#### ASSIGNED TASK:
Isolate every line in the data with the string "Крыма" and copy it.

*** Opening of DATASET CONTENT ***

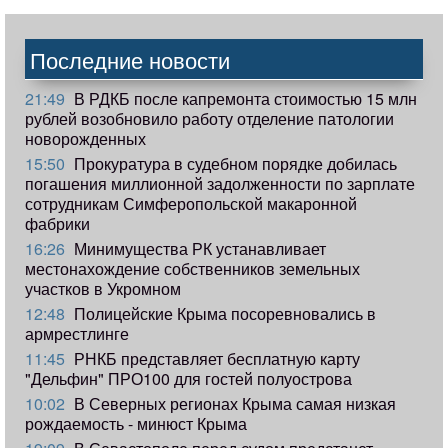
Последние новости
21:49
В РДКБ после капремонта стоимостью 15 млн
рублей возобновило работу отделение патологии
новорожденных
15:50
Прокуратура в судебном порядке добилась
погашения миллионной задолженности по зарплате
сотрудникам Симферопольской макаронной
фабрики
16:26
Минимущества РК устанавливает
местонахождение собственников земельных
участков в Укромном
12:48
Полицейские Крыма посоревновались в
армрестлинге
11:45
РНКБ представляет бесплатную карту
"Дельфин" ПРО100 для гостей полуострова
10:02
В Северных регионах Крыма самая низкая
рождаемость - минюст Крыма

*** Close of DATASET CONTENT ***

#### TASK RESPONSE:
Полицейские Крыма посоревновались в
В Северных регионах Крыма самая низкая
рождаемость - минюст Крыма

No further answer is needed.